The default public_hostname is 172.18.0.1.sslip.io, which points to the default Docker network gateway. That gateway address might vary for custom networks, see for example: docker network inspect fleet -f '{{(index .IPAM.Config0).Gateway}}'. Careful, several internet routers provide "DNS rebind protection" and won't return an IP for 172.18.0.1.sslip.io, unless the .sslip.io` domain is in an allow list. Any magic wildcard DNS resolver will do, or you can create an A record in your own DNS zone.

The k3d cluster is set up with multiple port forwardings by the scripts: -p '80:80@server:0' -p '443:443@server:0'. More arguments can be provided via the k3d_args variable.

Troubleshooting

If running the infra setup script returns an error about flag --insecure-skip-tls-verify not being found, check which version of Helm you are using via helm version. In case you have Rancher Desktop installed, you may be using its own Helm fork from ~/.rd/bin by default, based on a different version of upstream Helm. Feel free to set environment variable HELM_PATH to remedy this. By default, the setup script will use /usr/bin/helm.

Different Script Folders

Our CIs and github actions use a different set of scripts. CI does not reuse dev scripts, however dev scripts may use CI scripts. We want to keep CI scripts short, targeted and readable. Dev scripts may change in an incompatible way at any day.

Run Integration Tests

./dev/run-integration-tests.sh

This will download and prepare setup-envtest, then it will execute all the integration tests.

Local Infra Setup

The local infra setup creates pods for:

  • git server, using nginx with git-http-backend, port 8080/tcp
  • OCI repo server, using Zot, port 8081/tcp
  • Helm registry, using chartmuseum, port 5000/tcp

To build and run the infra setup command do:

pushd e2e/testenv/infra
  go build
popd
./e2e/testenv/infra/infra setup

The resulting deployments use a loadbalancer service, which means the host must be able to reach the loadbalancer IP. Therefore the infra setup doesn't work with the public_hostname config variable. This is not a problem, unless k3d is running in a VM and not directly on the host.

It is possible to override the loadbalancer IP by setting the external_ip environment variable.

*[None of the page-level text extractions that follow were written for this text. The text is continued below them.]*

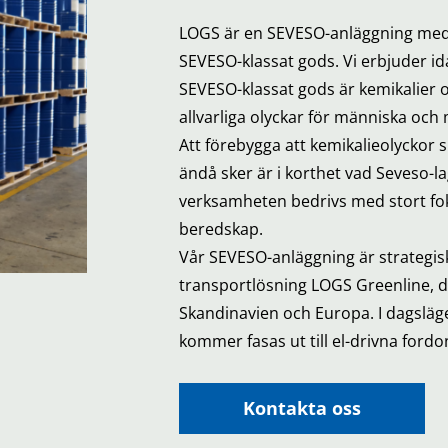
LOGS är en SEVESO-anläggning med m
SEVESO-klassat gods. Vi erbjuder id
SEVESO-klassat gods är kemikalier 
allvarliga olyckar för människa och m
Att förebygga att kemikalieolyckor 
ändå sker är i korthet vad Seveso-l
verksamheten bedrivs med stort fok
beredskap.
Vår SEVESO-anläggning är strategis
transportlösning LOGS Greenline, dä
Skandinavien och Europa. I dagsläge
kommer fasas ut till el-drivna fordo
Kontakta oss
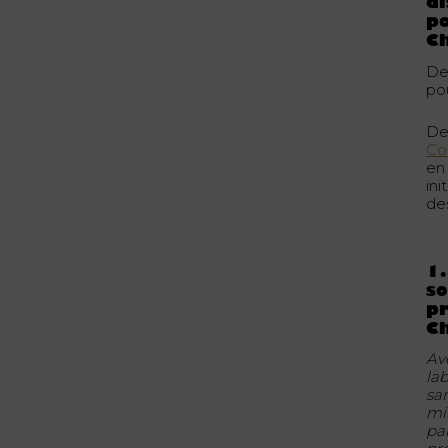
di
po
C
De
po
Dep
Co
en
in
des
1.
so
pr
C
Av
la
sa
mi
pa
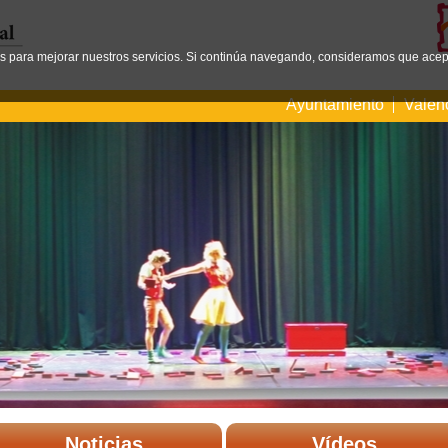
os para mejorar nuestros servicios. Si continúa navegando, consideramos que acep
Ayuntamiento
Valen
Noticias
Vídeos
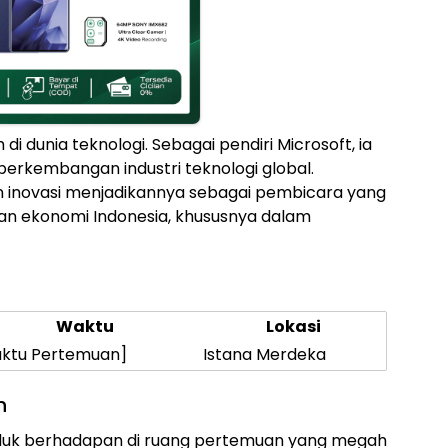
di dunia teknologi. Sebagai pendiri Microsoft, ia
rkembangan industri teknologi global.
 inovasi menjadikannya sebagai pembicara yang
n ekonomi Indonesia, khususnya dalam
Waktu
Lokasi
ktu Pertemuan]
Istana Merdeka
n
uduk berhadapan di ruang pertemuan yang megah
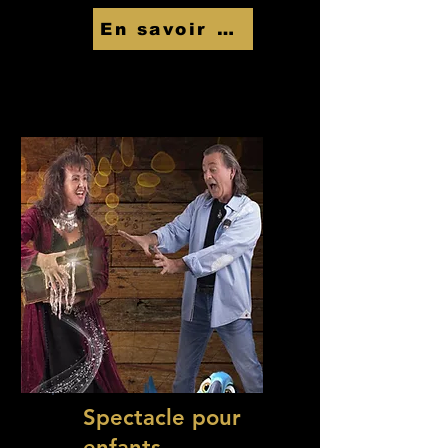
En savoir Plus
Spectacle pour
enfants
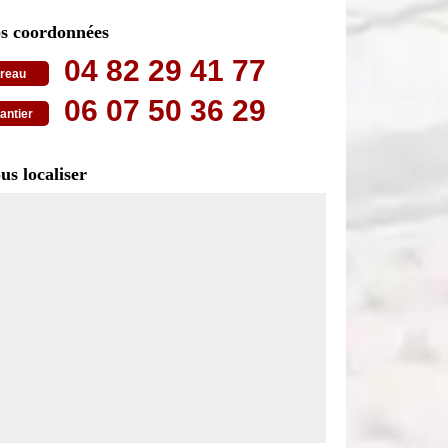
s coordonnées
04 82 29 41 77
reau
06 07 50 36 29
antier
us localiser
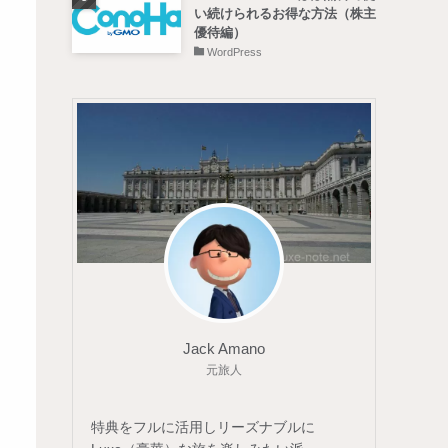
い続けられるお得な方法（株主
優待編）
WordPress
Jack Amano
元旅人
特典をフルに活用しリーズナブルに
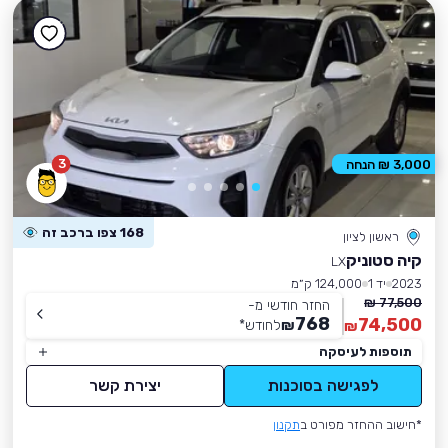
3
3,000 ₪ הנחה
168 צפו ברכב זה
ראשון לציון
קיה סטוניק
LX
2023
יד 1
124,000 ק״מ
77,500 ₪
החזר חודשי מ-
768
74,500
₪
לחודש
*
₪
תוספות לעיסקה
לפגישה בסוכנות
יצירת קשר
*חישוב ההחזר מפורט ב
תקנון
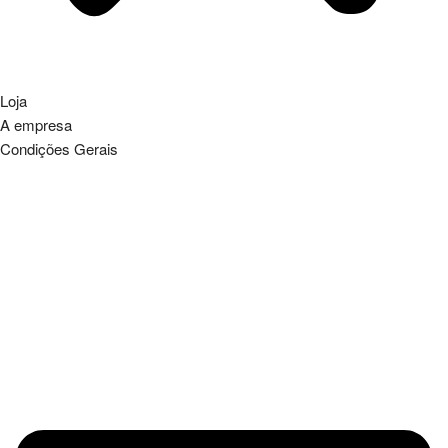
Loja
A empresa
Condições Gerais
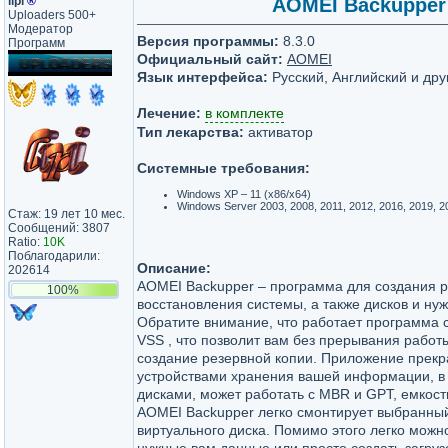
lipi
®
AOMEI Backupper T
Uploaders 500+
Модератор
Версия программы:
8.3.0
Программ
Официальный сайт:
AOMEI
Язык интерфейса:
Русский, Английский и дру
Лечение:
в комплекте
Тип лекарства:
активатор
Системные требования:
Windows XP – 11 (x86/x64)
Windows Server 2003, 2008, 2011, 2012, 2016, 2019, 20
Стаж: 19 лет 10 мес.
Сообщений: 3807
Ratio:
10K
Поблагодарили:
Описание:
202614
AOMEI Backupper – программа для создания р
100%
восстановления системы, а также дисков и ну
Обратите внимание, что работает программа с
VSS , что позволит вам без прерывания работ
создание резервной копии. Приложение прекр
устройствами хранения вашей информации, в 
дисками, может работать с MBR и GPT, емкост
AOMEI Backupper легко смонтирует выбранный
виртуального диска. Помимо этого легко можн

Running Github Actions locally

Sometimes, it may be beneficial to be able to run the Github Action tests using the same configuration which is used remotely. To do this, you can use nektos/act.

Requirements

Installation

To install act, please follow the instructions on the official Github repository.

Configuration

Container Image

Unlike Github Actions, act will use container images for running the tests locally. The container image that will be used depends on the type of the Github Action Runner for the specific action. You can see which images are being used for which runner here. Most tests require ubuntu-latest.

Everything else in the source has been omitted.